Here are the definitions:

Electronic Record: Any combination of text, graphics, data, audio, or pictorial information represented in digital form that is created, modified, maintained, archived, retrieved or distributed by a computer.

Electronic Signature: A compilation of any symbol(s) executed to be the legally binding equivalent of an individual’s handwritten signature.

Handwritten Signature: The scripted name or legal mark of an individual handwritten by that individual and executed or adopted with the present intention to authenticate a writing in a permanent form.

Digital Signature: An electronic signature based upon cryptographic methods of originator authentication, computed by using a set of rules and a set of parameters such that the identity of the signer and the integrity of the data can be verified.

A SHORT HISTORY OF THE RULE

In early 1991, key groups who operated within the pharmaceutical industry met the FDA to determine how the industry would deal with electronic record keeping systems that fell within the age old GMP regulations. Over the next few years these groups alongside the FDA started to build out the early versions of the rules we are governed by today, with the final rule becoming effective on August 20th, 1997. From the year 2000, the FDA stated that alongside the released criteria, they would consider electronic records to carry the same compliance requirements as paper records, and including electronic signatures as an equivalent to the traditional wet ink handwritten signatures. From the year 2000 to now (2014), the FDA has released a number of guidance papers in response to the changing landscape in an effort to clarify the rule and how it should be interpreted.
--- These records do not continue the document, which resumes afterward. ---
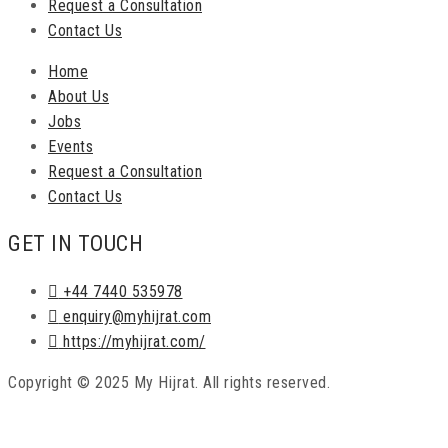
Request a Consultation
Contact Us
Home
About Us
Jobs
Events
Request a Consultation
Contact Us
GET IN TOUCH
+44 7440 535978
enquiry@myhijrat.com
https://myhijrat.com/
Copyright © 2025 My Hijrat. All rights reserved.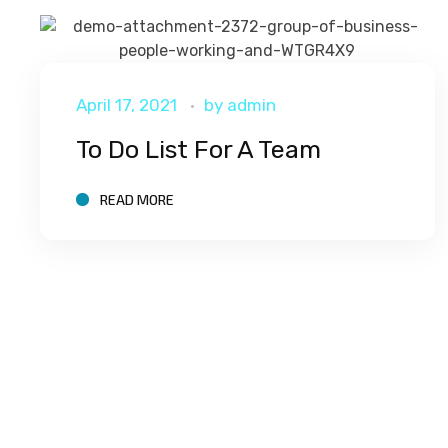
April 17, 2021
by
admin
To Do List For A Team
READ MORE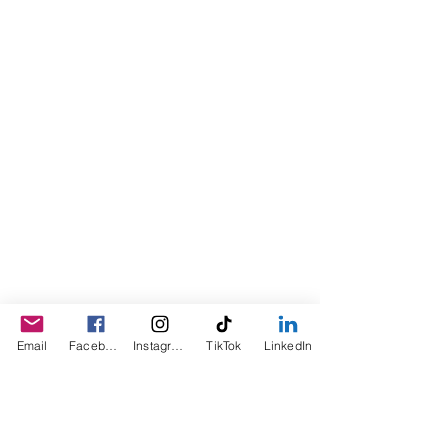
Darlene Curl who originally created
the product for friends as a homemade
Christmas Gift. After several other
people showed an interest in
purchasing the product, the company
was created. This is a Minority,
Woman and Veteran owned business.
Email
Facebook
Instagram
TikTok
LinkedIn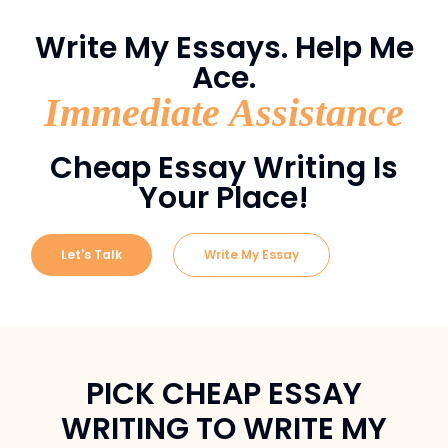
Write My Essays. Help Me
Ace.
Immediate Assistance
Cheap Essay Writing Is
Your Place!
Let's Talk
Write My Essay
PICK CHEAP ESSAY
WRITING TO WRITE MY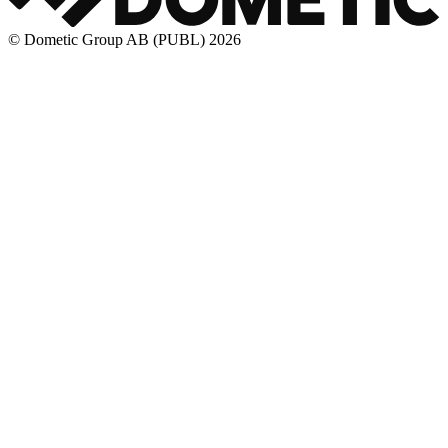
© Dometic Group AB (PUBL) 2026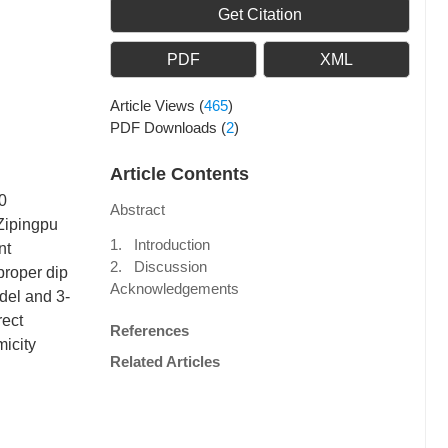
Get Citation
PDF
XML
Article Views
(
465
)
PDF Downloads
(
2
)
Article Contents
0
Abstract
Zipingpu
1. Introduction
nt
2. Discussion
proper dip
Acknowledgements
del and 3-
rect
References
micity
Related Articles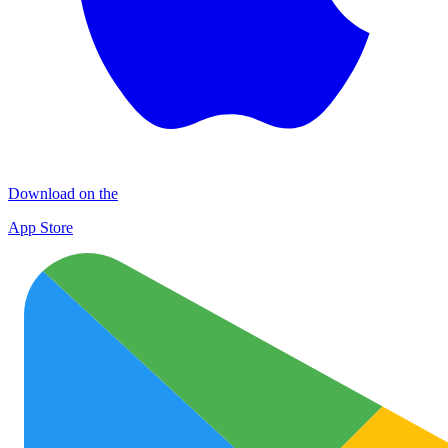
Download on the
App Store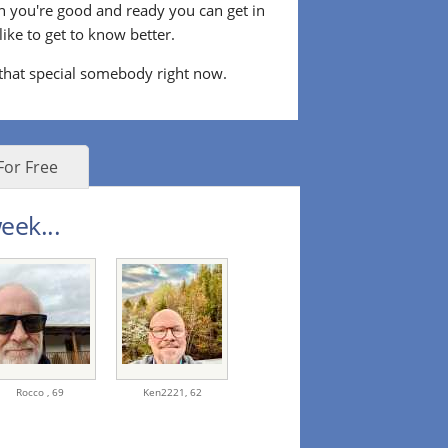
n you're good and ready you can get in
ke to get to know better.
 that special somebody right now.
For Free
eek...
Rocco ,
69
Ken2221,
62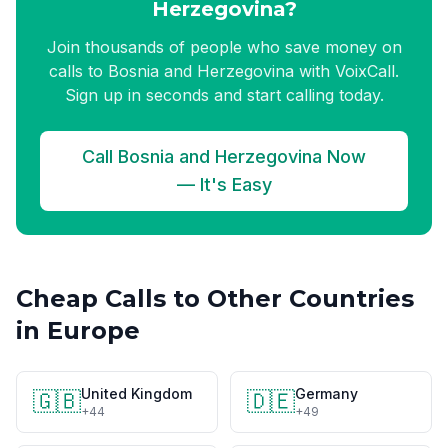
Herzegovina?
Join thousands of people who save money on
calls to Bosnia and Herzegovina with VoixCall.
Sign up in seconds and start calling today.
Call Bosnia and Herzegovina Now
— It's Easy
Cheap Calls to Other Countries
in Europe
United Kingdom
Germany
🇬🇧
🇩🇪
+44
+49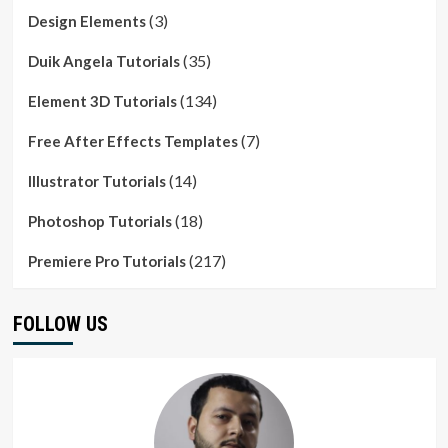
(3)
Design Elements
(35)
Duik Angela Tutorials
(134)
Element 3D Tutorials
(7)
Free After Effects Templates
(14)
Illustrator Tutorials
(18)
Photoshop Tutorials
(217)
Premiere Pro Tutorials
FOLLOW US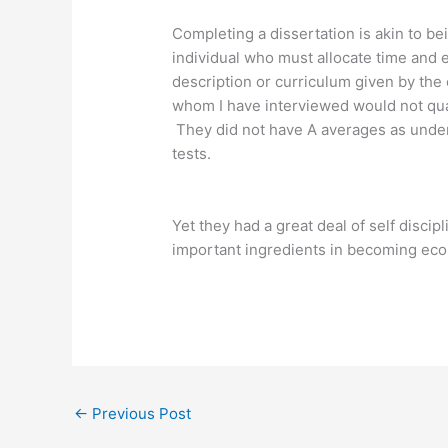
Completing a dissertation is akin to bei
individual who must allocate time and 
description or curriculum given by the
whom I have interviewed would not qual
They did not have A averages as under
tests.
Yet they had a great deal of self discip
important ingredients in becoming eco
←
Previous Post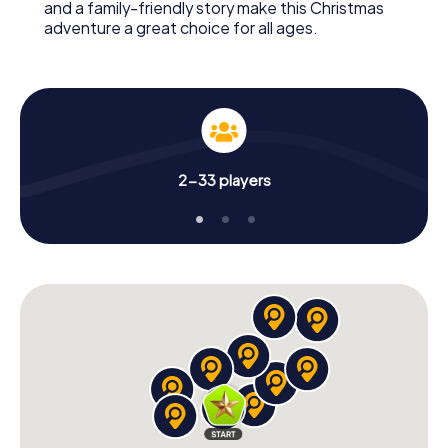
and a family-friendly story make this Christmas
adventure a great choice for all ages.
2-33 players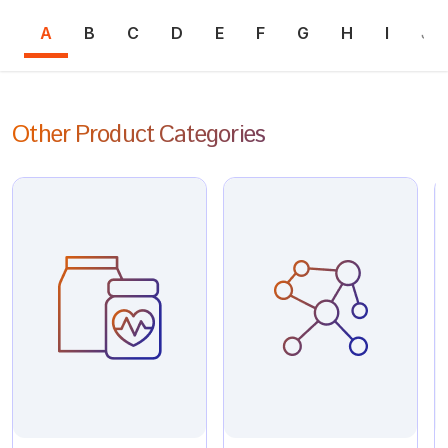
A
B
C
D
E
F
G
H
I
J
Other Product Categories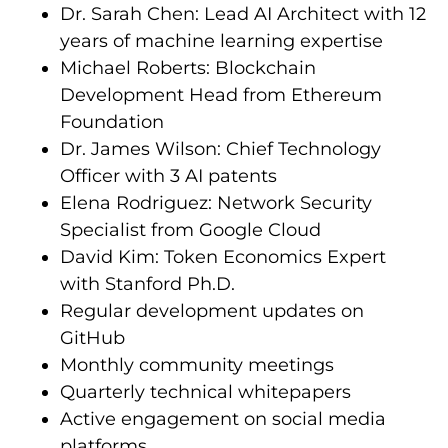
Dr. Sarah Chen: Lead AI Architect with 12
years of machine learning expertise
Michael Roberts: Blockchain
Development Head from Ethereum
Foundation
Dr. James Wilson: Chief Technology
Officer with 3 AI patents
Elena Rodriguez: Network Security
Specialist from Google Cloud
David Kim: Token Economics Expert
with Stanford Ph.D.
Regular development updates on
GitHub
Monthly community meetings
Quarterly technical whitepapers
Active engagement on social media
platforms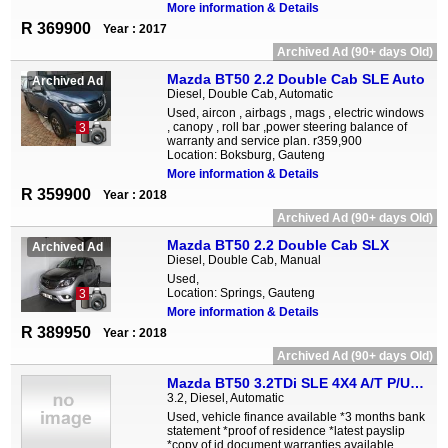
More information & Details
R 369900
Year : 2017
Archived Ad (90+ days Old)
Mazda BT50 2.2 Double Cab SLE Auto
Archived Ad
Diesel, Double Cab, Automatic
Used, aircon , airbags , mags , electric windows
, canopy , roll bar ,power steering balance of
3
warranty and service plan. r359,900
Location: Boksburg, Gauteng
More information & Details
R 359900
Year : 2018
Archived Ad (90+ days Old)
Mazda BT50 2.2 Double Cab SLX
Archived Ad
Diesel, Double Cab, Manual
Used,
Location: Springs, Gauteng
3
More information & Details
R 389950
Year : 2018
Archived Ad (90+ days Old)
Mazda BT50 3.2TDi SLE 4X4 A/T P/U D/C
3.2, Diesel, Automatic
Used, vehicle finance available *3 months bank
statement *proof of residence *latest payslip
*copy of id document warranties available,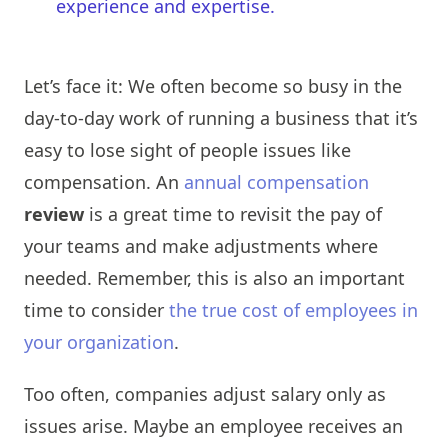
experience and expertise.
Let’s face it: We often become so busy in the
day-to-day work of running a business that it’s
easy to lose sight of people issues like
compensation. An
annual compensation
review
is a great time to revisit the pay of
your teams and make adjustments where
needed. Remember, this is also an important
time to consider
the true cost of employees in
your organization
.
Too often, companies adjust salary only as
issues arise. Maybe an employee receives an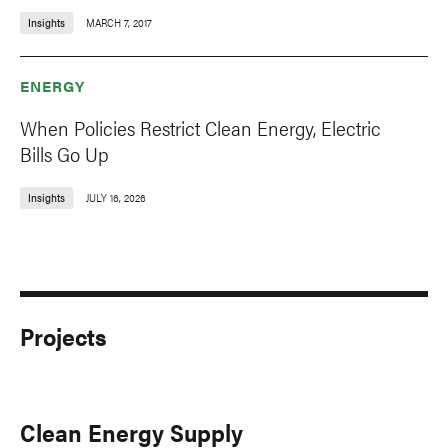
Insights
MARCH 7, 2017
ENERGY
When Policies Restrict Clean Energy, Electric
Bills Go Up
Insights
JULY 16, 2026
Projects
Clean Energy Supply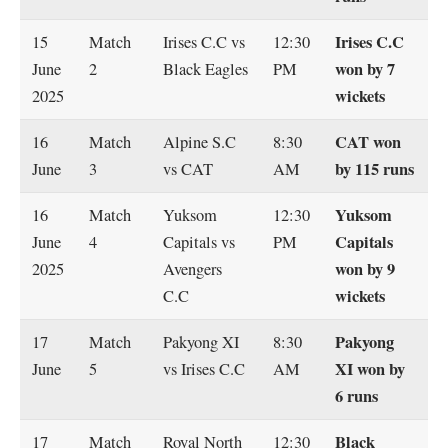
Irises C.C
15
Match
Irises C.C vs
12:30
won by 7
June
2
Black Eagles
PM
wickets
2025
CAT won
16
Match
Alpine S.C
8:30
by 115 runs
June
3
vs CAT
AM
Yuksom
16
Match
Yuksom
12:30
Capitals
June
4
Capitals vs
PM
won by 9
2025
Avengers
wickets
C.C
Pakyong
17
Match
Pakyong XI
8:30
XI won by
June
5
vs Irises C.C
AM
6 runs
Black
17
Match
Royal North
12:30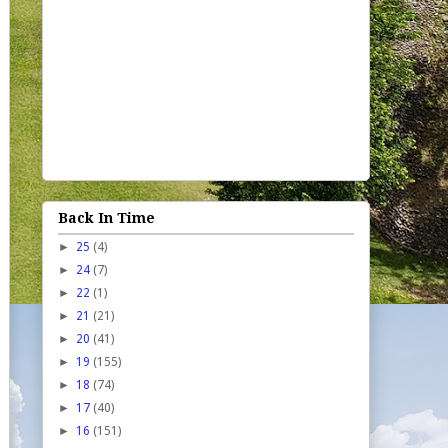
Back In Time
►
25
(4)
►
24
(7)
►
22
(1)
►
21
(21)
►
20
(41)
►
19
(155)
►
18
(74)
►
17
(40)
►
16
(151)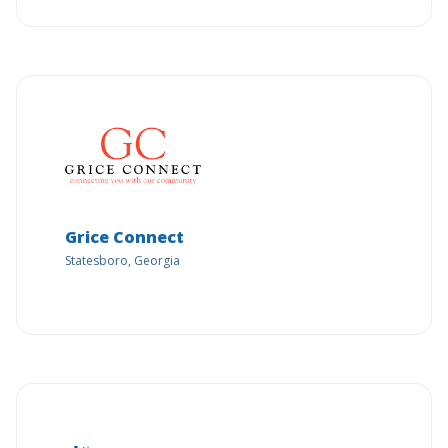
Grice Connect
Statesboro, Georgia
Here’s a short chronological history:

1991 – Project Launched
1992 – Advanced Notice
1994 – Proposed Rule
1997 - Final Rule
2000 – Electronic Records
1999 – Computerized Systems Used in Clinical Trials (CSUCT)
2003 – “Scope and Application” Guidance
2004 – Draft Computerized Systems Used in Clinical Trials Guidance
2007 – Final Guidance Published

CONFUSION AND CONTROVERSY

In essence, the rule is designed to allow life science organizations the greatest flexibility in implementing the required controls, but is highly open to interpretation. There has been much controversy and confusion about Part 11 over the years, with doubts of its comprehensiveness being a key argument. The constant revision of its guidance documents and the continuous redirection of the rule plagued opinions and have only now started to clear some of the confusion.

WHY DO WE NEED IT?

By introducing the 21 CFR Part 11 rule, the FDA have essentially enabled the Life Science community and other FDA regulated industries to streamline business processes, reduce turnaround time and costs, all by establishing standard criteria for the use of electronic records and signatures. If it were not for this rule, we would be unable to manage records and other content electronically, significantly increasing the risk of human errors, increasing operational costs and increasing time-to-market for pharmaceutical products.

WHAT YOU NEED TO THINK ABOUT

There are three main areas in which FDA regulated companies must look at as primary areas of focus when dealing with 21 CFR Part 11:

Features of Your System - In accordance with 21 CFR Part 11 there are a range of features that you are required to have in place when implementing a computer system to manage electronic records and processes. Assurances for audit trail functionality, electronic signatures, security and data integrity, records retention and file formats are to name but a few.

Standard Operating Procedures - As with all regulated industries, the companies that operate within them use Standard Operating Procedures (SOP’s) to govern and describe how they are to do things. Currently in accordance with Part 11, there are around 9 IT SOP’s needed to address the IT Infrastructure requirements.

System Validation – When implementing an electronic system for the use in regulated activities, you have to ensure that you document that the electronic system is fit for its intended use. In other words, demonstrate that your system does what it should do. You must also have controls in place that allow you to identify when the system doesn’t function as per its intended use. Here you should be utilizing your SOP’s and industry best practices (such as outlined in GAMP 5) to facilitate the validation process.